Instantiates a new formatter.

This automatically instantiates and populates Formatter.sub_formatters and sets their parent to this new formatter.

edit_print(printer: Printer, edit: Edit)

Called when the edit for an item is to be printed.

If the SequenceNode being printed either is not edited or has no edits, then the edit passed to this function will be a Match(child, child, 0).

This implementation simply delegates the print to the Formatting Protocol:

self.print(printer, edit)

get_formatter(item: T) → Callable[[Printer, T], Any] | None

Looks up a formatter for the given item using this formatter as a base.

Equivalent to:

get_formatter(item.__class__, base_formatter=self)

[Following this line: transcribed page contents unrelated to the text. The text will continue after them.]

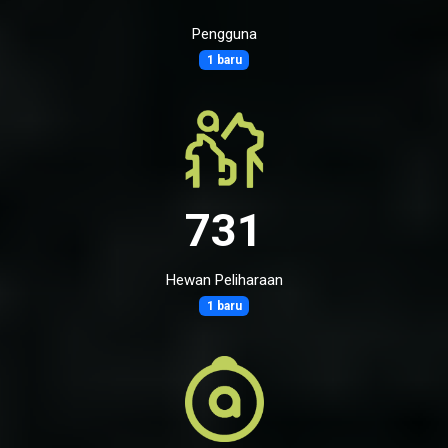
Pengguna
1 baru
731
Hewan Peliharaan
1 baru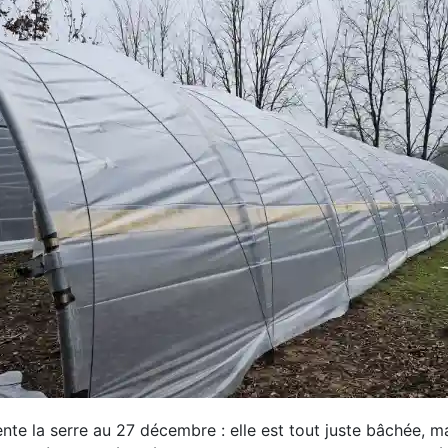
nte la serre au 27 décembre : elle est tout juste bâchée, m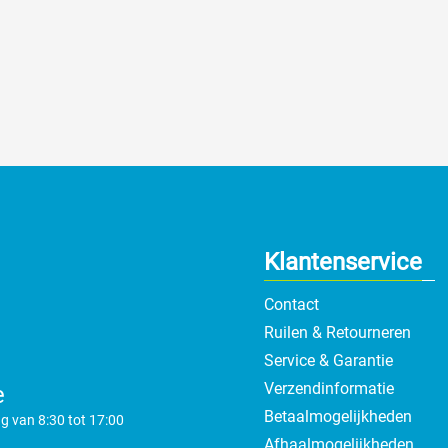
Klantenservice
Contact
Ruilen & Retourneren
Service & Garantie
Verzendinformatie
e
Betaalmogelijkheden
g van 8:30 tot 17:00
Afhaalmogelijkheden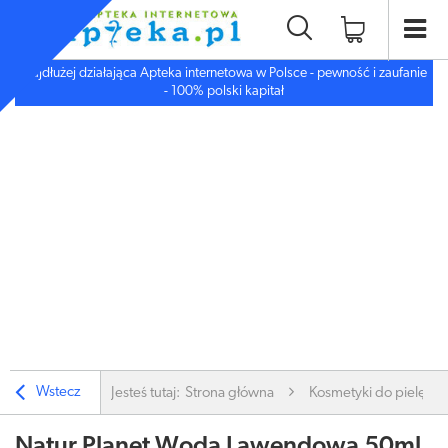
Najdłużej działająca Apteka internetowa w Polsce - pewność i zaufanie
- 100% polski kapitał
Wstecz
Jesteś tutaj:
Strona główna
Kosmetyki do pielęgnac
Natur Planet Woda Lawendowa 50ml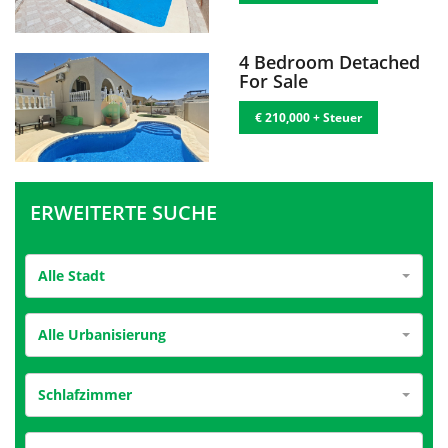
4 Bedroom Detached
For Sale
€ 210,000 + Steuer
ERWEITERTE SUCHE
Alle Stadt
Alle Urbanisierung
Schlafzimmer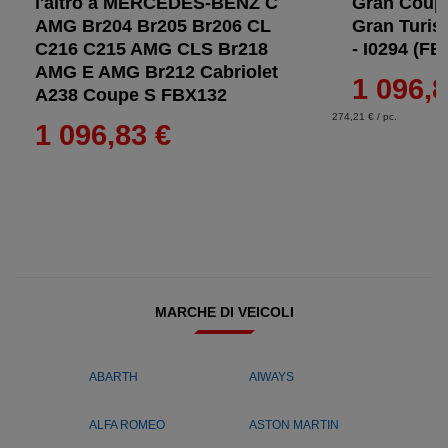
l'altro a MERCEDES-BENZ C
Gran Coup
AMG Br204 Br205 Br206 CL
Gran Turis
C216 C215 AMG CLS Br218
- I0294 (FB
AMG E AMG Br212 Cabriolet
1 096,8
A238 Coupe S FBX132
274,21 € / pc.
1 096,83 €
MARCHE DI VEICOLI
ABARTH
AIWAYS
ALFA ROMEO
ASTON MARTIN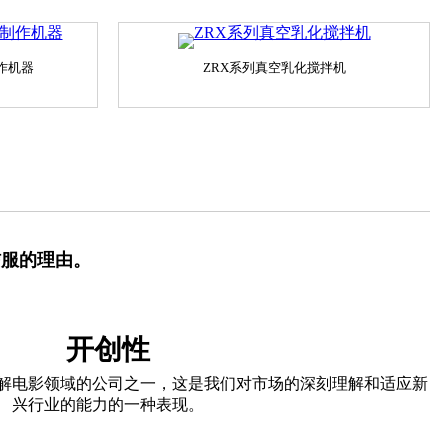
制作机器
ZRX系列真空乳化搅拌机
信服的理由。
开创性
解电影领域的公司之一，这是我们对市场的深刻理解和适应新
兴行业的能力的一种表现。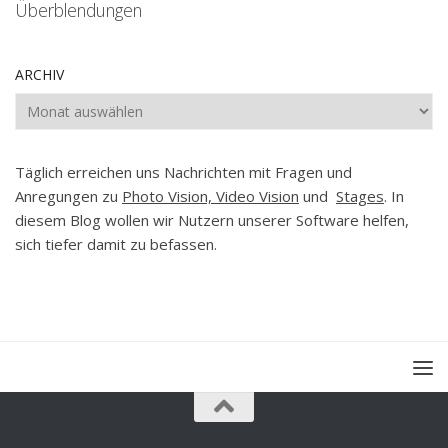
Überblendungen
ARCHIV
Archiv
Täglich erreichen uns Nachrichten mit Fragen und
Anregungen zu
Photo Vision, Video Vision
und
Stages
. In
diesem Blog wollen wir Nutzern unserer Software helfen,
sich tiefer damit zu befassen.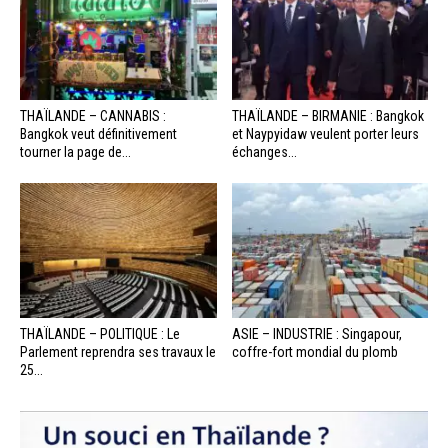
THAÏLANDE – CANNABIS :
THAÏLANDE – BIRMANIE : Bangkok
Bangkok veut définitivement
et Naypyidaw veulent porter leurs
tourner la page de...
échanges...
THAÏLANDE – POLITIQUE : Le
ASIE – INDUSTRIE : Singapour,
Parlement reprendra ses travaux le
coffre-fort mondial du plomb
25...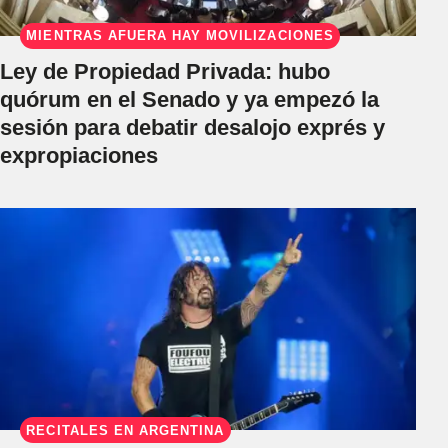
MIENTRAS AFUERA HAY MOVILIZACIONES
Ley de Propiedad Privada: hubo
quórum en el Senado y ya empezó la
sesión para debatir desalojo exprés y
expropiaciones
RECITALES EN ARGENTINA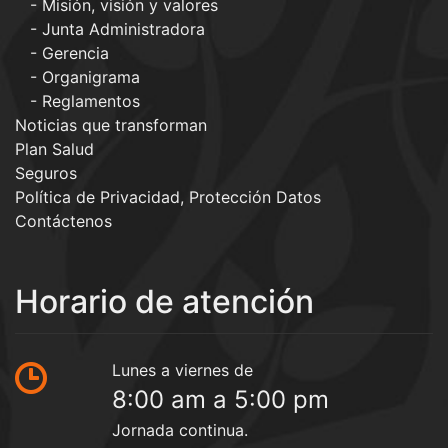
Misión, visión y valores
Junta Administradora
Gerencia
Organigrama
Reglamentos
Noticias que transforman
Plan Salud
Seguros
Política de Privacidad, Protección Datos
Contáctenos
Horario de atención
Lunes a viernes de
8:00 am a 5:00 pm
Jornada continua.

is_partial: bool = True: This is a partial formatter; it will not be automatically used in the Formatting Protocol.

item_newline(printer: Printer, is_first: bool = False, is_last: bool = False)

Called before each node is printed.

This is also called one extra time after the last node, if there is at least one node printed.

The default implementation is simply:

printer.newline()

items_indent(printer: Printer) → Printer

Returns a Printer context with an indentation.

This is called as:

with self.items_indent(printer) as p:

immediately after the self.start_symbol is printed, but before any of the items have been printed.

This default implementation is equivalent to:

return printer.indent()

parent: Formatter[T] | None = None

The parent formatter for this formatter instance.

This is automatically populated by Formatter.__new__() and should never be manually modified.

print(printer: Printer, node_or_edit: TreeNode | Edit, with_edits: bool = True)

Prints the given node or edit.

Parameters:

printer – The printer to which to write.
node_or_edit – The node or edit to print.
with_edits – If :keyword:True, print any edits associated with the node.

Note

The protocol for determining how a node or edit should be printed is very complex due to its extensibility. See the Printing Protocol for a detailed description.

print_SequenceNode(printer: Printer, node: SequenceNode)

Formats a sequence node.

The protocol for this function is as follows:

Print self.start_symbol
With the printer returned by self.items_indent:
- For each edit in the sequence (or just a sequence of graphtage.Match for each child, if the node is not edited):
  
  Call self.item_newline(printer, is_first=index == 0)
  
  Call self.edit_print(printer, edit)
If at least one edit was printed, then call self.item_newline(printer, is_last=True)
Print self.start_symbol

property root: Formatter[T]: Returns the root formatter.

sub_format_types: Sequence[Type[Formatter[T]]] = (): A list of formatter types that should be used as sub-formatters in the Formatting Protocol.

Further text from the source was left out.